Task requirements:
Where the word "branches" appears in a line below, copy the whole line.

Document layout analysis data:
- - - -

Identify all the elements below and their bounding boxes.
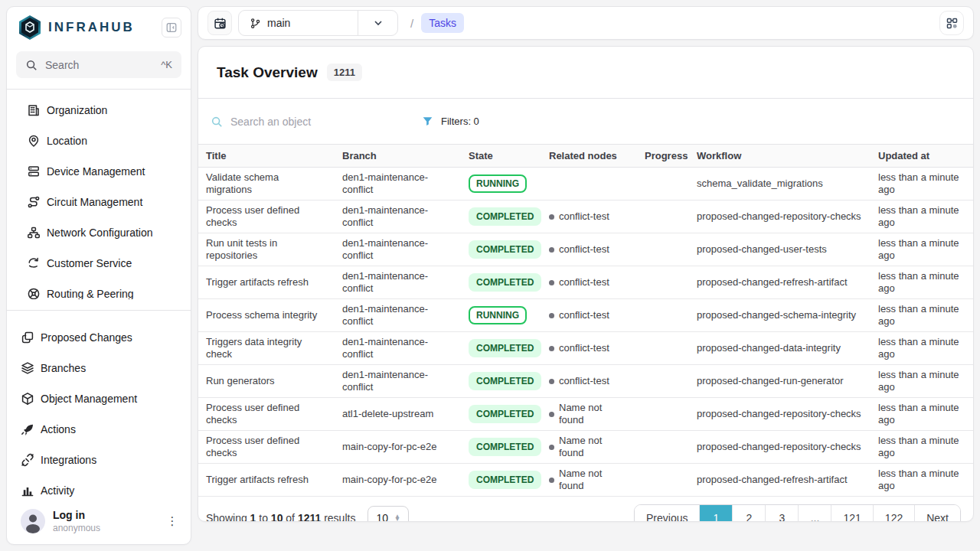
object-search-placeholder: Search an object xyxy=(230,116,311,128)
sidebar-item-organization-icon xyxy=(27,103,41,117)
tasks-table: Title Branch State Related nodes Progres… xyxy=(198,144,973,497)
table-header-row: Title Branch State Related nodes Progres… xyxy=(198,145,973,168)
sidebar-divider xyxy=(7,89,191,90)
infrahub-logo-icon xyxy=(18,15,42,41)
related-node-dot xyxy=(549,445,554,450)
cell-title: Trigger artifacts refresh xyxy=(198,266,335,299)
time-travel-button[interactable] xyxy=(207,11,232,35)
task-row[interactable]: Validate schema migrations den1-maintena… xyxy=(198,168,973,201)
cell-updated: less than a minute ago xyxy=(871,201,973,233)
col-updated-at: Updated at xyxy=(871,145,973,168)
task-row[interactable]: Process schema integrity den1-maintenanc… xyxy=(198,299,973,332)
cell-branch: den1-maintenance-conflict xyxy=(335,201,461,233)
branch-selector-caret[interactable] xyxy=(358,11,397,35)
cell-related: Name not found xyxy=(541,398,637,431)
pagination-next[interactable]: Next xyxy=(915,505,960,523)
search-shortcut: ^K xyxy=(161,59,172,70)
pagination-page-122[interactable]: 122 xyxy=(874,505,915,523)
sidebar-item-routing-peering[interactable]: Routing & Peering xyxy=(7,279,191,299)
cell-updated: less than a minute ago xyxy=(871,398,973,431)
sidebar-item-integrations[interactable]: Integrations xyxy=(7,445,191,475)
pagination-page-121[interactable]: 121 xyxy=(831,505,873,523)
task-row[interactable]: Trigger artifacts refresh den1-maintenan… xyxy=(198,266,973,299)
cell-updated: less than a minute ago xyxy=(871,464,973,497)
cell-workflow: proposed-changed-schema-integrity xyxy=(689,299,871,332)
sidebar-item-location[interactable]: Location xyxy=(7,126,191,156)
sidebar-item-actions[interactable]: Actions xyxy=(7,414,191,445)
task-row[interactable]: Process user defined checks atl1-delete-… xyxy=(198,398,973,431)
sidebar-item-circuit-management-icon xyxy=(27,195,41,209)
filters-button[interactable]: Filters: 0 xyxy=(422,116,479,127)
object-search-input[interactable]: Search an object xyxy=(211,116,379,128)
state-badge: COMPLETED xyxy=(469,405,541,423)
cell-workflow: schema_validate_migrations xyxy=(689,168,871,201)
pagination-page-1[interactable]: 1 xyxy=(700,505,733,523)
pagination-page-3[interactable]: 3 xyxy=(766,505,799,523)
cell-branch: den1-maintenance-conflict xyxy=(335,233,461,266)
sidebar-item-network-configuration[interactable]: Network Configuration xyxy=(7,217,191,248)
sidebar-item-object-management[interactable]: Object Management xyxy=(7,383,191,414)
cell-related: conflict-test xyxy=(541,201,637,233)
cell-progress xyxy=(637,266,689,299)
top-header: main / Tasks xyxy=(198,6,974,40)
col-workflow: Workflow xyxy=(689,145,871,168)
filter-funnel-icon xyxy=(422,116,433,127)
cell-title: Run unit tests in repositories xyxy=(198,233,335,266)
cell-workflow: proposed-changed-run-generator xyxy=(689,365,871,398)
task-row[interactable]: Process user defined checks den1-mainten… xyxy=(198,201,973,233)
cell-workflow: proposed-changed-repository-checks xyxy=(689,201,871,233)
breadcrumb-tasks[interactable]: Tasks xyxy=(421,13,464,33)
sidebar-item-organization[interactable]: Organization xyxy=(7,95,191,126)
login-label[interactable]: Log in xyxy=(53,509,157,521)
task-overview-panel: Task Overview 1211 Search an object Filt… xyxy=(198,46,974,522)
branch-selector[interactable]: main xyxy=(238,10,398,36)
sidebar-item-device-management[interactable]: Device Management xyxy=(7,156,191,187)
task-row[interactable]: Triggers data integrity check den1-maint… xyxy=(198,332,973,365)
task-row[interactable]: Process user defined checks main-copy-fo… xyxy=(198,431,973,464)
sidebar-item-activity[interactable]: Activity xyxy=(7,475,191,501)
pagination-page-2[interactable]: 2 xyxy=(733,505,766,523)
task-row[interactable]: Trigger artifacts refresh main-copy-for-… xyxy=(198,464,973,497)
sidebar-item-network-configuration-icon xyxy=(27,226,41,240)
username-label: anonymous xyxy=(53,523,157,533)
cell-title: Trigger artifacts refresh xyxy=(198,464,335,497)
branch-selector-value[interactable]: main xyxy=(239,11,358,35)
cell-updated: less than a minute ago xyxy=(871,266,973,299)
cell-related: conflict-test xyxy=(541,332,637,365)
cell-state: COMPLETED xyxy=(461,266,541,299)
sidebar-item-circuit-management[interactable]: Circuit Management xyxy=(7,187,191,217)
cell-title: Process user defined checks xyxy=(198,431,335,464)
state-badge: COMPLETED xyxy=(469,273,541,292)
cell-progress xyxy=(637,332,689,365)
cell-state: COMPLETED xyxy=(461,398,541,431)
sidebar-item-branches-icon xyxy=(21,361,34,375)
sidebar-search-input[interactable]: Search ^K xyxy=(16,51,181,78)
pagination-previous[interactable]: Previous xyxy=(635,505,700,523)
user-menu-kebab-icon[interactable]: ⋮ xyxy=(165,514,180,528)
apps-menu-button[interactable] xyxy=(939,11,964,35)
cell-progress xyxy=(637,398,689,431)
sidebar-item-integrations-icon xyxy=(21,453,34,467)
state-badge: COMPLETED xyxy=(469,339,541,357)
cell-title: Run generators xyxy=(198,365,335,398)
state-badge: COMPLETED xyxy=(469,240,541,259)
cell-state: COMPLETED xyxy=(461,431,541,464)
cell-related: conflict-test xyxy=(541,266,637,299)
cell-progress xyxy=(637,464,689,497)
sidebar-item-proposed-changes[interactable]: Proposed Changes xyxy=(7,322,191,353)
cell-title: Validate schema migrations xyxy=(198,168,335,201)
sidebar-item-branches[interactable]: Branches xyxy=(7,353,191,383)
cell-title: Triggers data integrity check xyxy=(198,332,335,365)
select-stepper-icon: ▲▼ xyxy=(394,515,400,521)
page-size-select[interactable]: 10 ▲▼ xyxy=(368,506,409,523)
cell-progress xyxy=(637,233,689,266)
sidebar-collapse-button[interactable] xyxy=(162,18,181,37)
sidebar-item-customer-service[interactable]: Customer Service xyxy=(7,248,191,279)
task-row[interactable]: Run unit tests in repositories den1-main… xyxy=(198,233,973,266)
breadcrumb-separator: / xyxy=(410,17,413,30)
task-row[interactable]: Run generators den1-maintenance-conflict… xyxy=(198,365,973,398)
cell-updated: less than a minute ago xyxy=(871,365,973,398)
pagination-ellipsis[interactable]: ... xyxy=(799,505,831,523)
chevron-down-icon xyxy=(372,17,384,29)
user-row[interactable]: Log in anonymous ⋮ xyxy=(7,501,191,544)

- - - -

Finished task:
sidebar-item-branches-icon xyxy=(21,361,34,375)
sidebar-item-branches[interactable]: Branches xyxy=(7,353,191,383)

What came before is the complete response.